Reputation: 125
I am going to read about 7 GB text file.
Whenever I try to read this file, it takes long than what I expected.
For example, suppose I have 350 MB text file and my laptop takes about a minute or less. If I suppose to read 7GB, ideally it should take 20 minutes or less. Isn't it? Mine takes much longer than what I expected and I want to shorten the time of reading and processing my data.
I am using the following code for reading:
for line in open(filename, 'r'):
try:
list.append(json.loads(line))
except:
pass
After reading a file, I used to process to filter out unnecessary data from the list by making another list and killing previous list. If you have any suggestion, just let me know.
Upvotes: 2
Views: 2226
Reputation: 154454
The 7GB file is likely taking significantly longer than 20 x 350mb file because you don't have enough memory to hold all the data in memory. This means that, at some point, your operating system will start swapping out some of the data — writing it from memory onto disk — so that the memory can be re-used.
This is slow because your hard disk is significantly slower than RAM, and at 7GB there will be a lot of data being read from your hard disk, put into RAM, then moved back to your page file (the file on disk your operating system uses to store data that has been copied out of RAM).
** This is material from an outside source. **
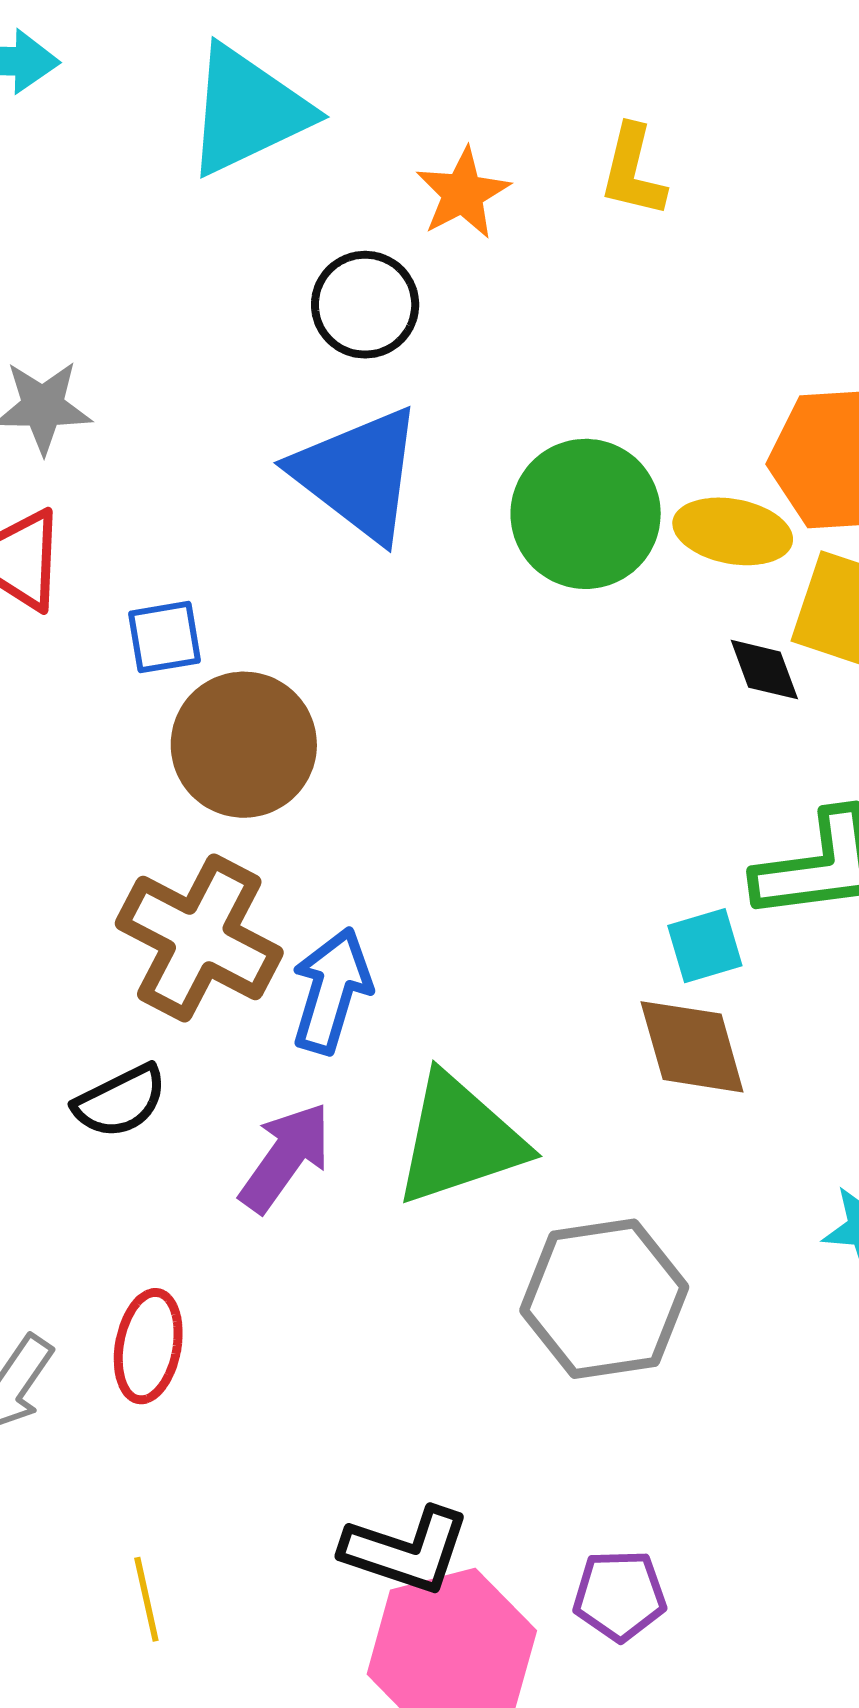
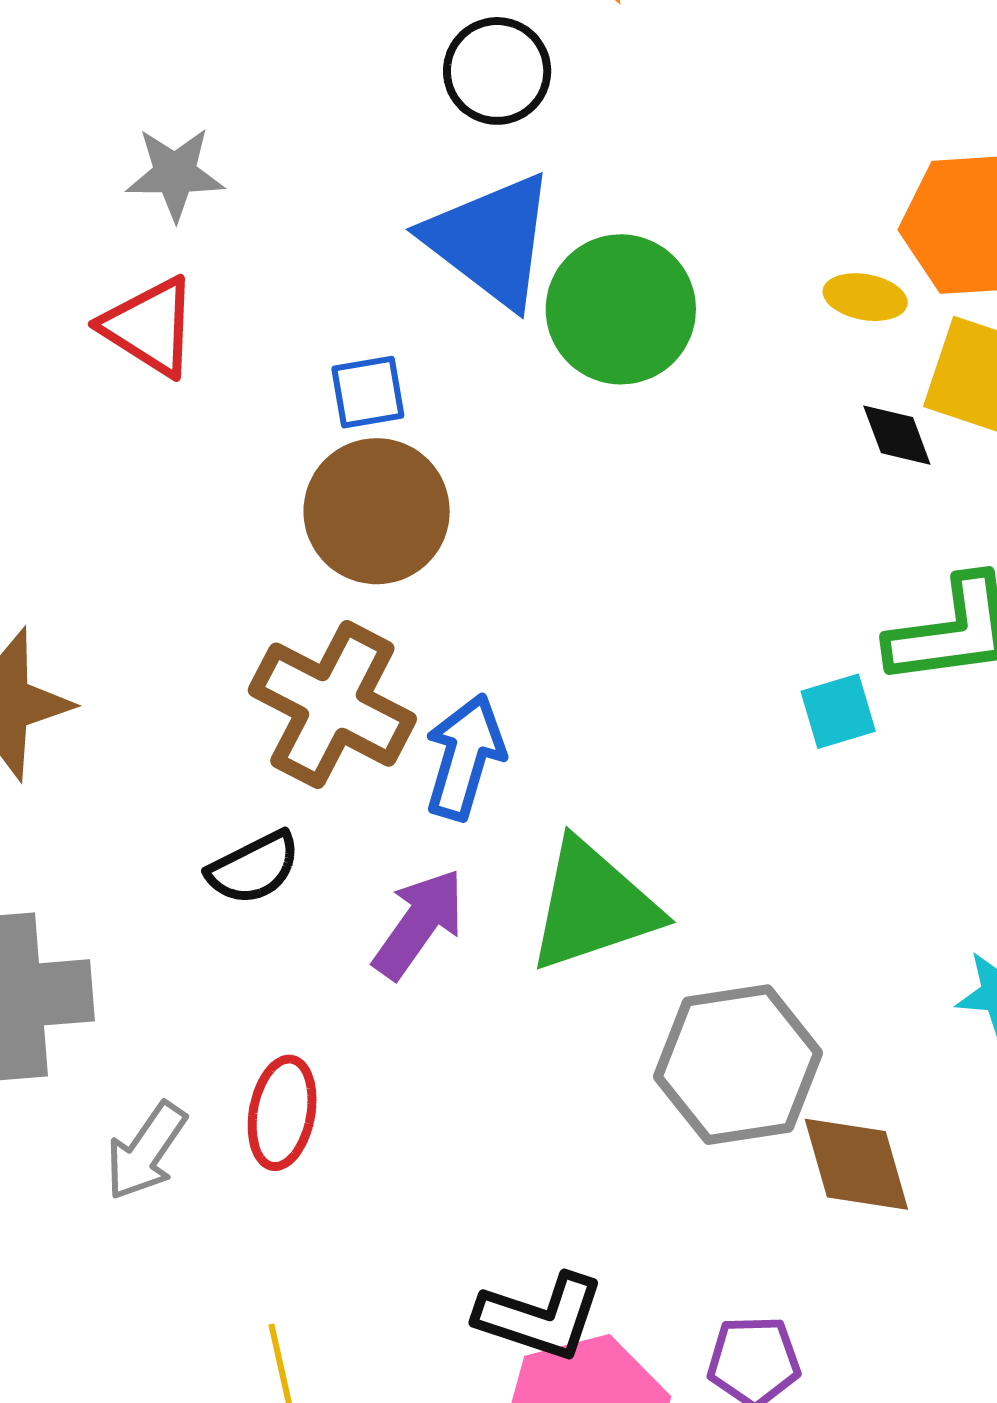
green circle: (586, 514) -> (621, 309), moved
yellow ellipse: (733, 531) -> (865, 297), size x0.7
blue square: (164, 637) -> (368, 392), moved
brown diamond: (692, 1047) -> (856, 1164), moved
My suggestion would be to re-work your program so that it only needs to store a small portion of the file in memory at a time. Depending on your problem, you can likely do this by moving some of the logic into the loop that reads the file. For example, if your program is trying to find and print all the lines which contain "ERROR", you could re-write it from:
lines = []
for line in open("myfile"):
lines.append(json.loads(line))
for line in lines:
if "ERROR" in line:
print line
To:
for line_str in open("myfile"):
line_obj = json.loads(line_str)
if "ERROR" in line_obj:
print line_obj
Upvotes: 7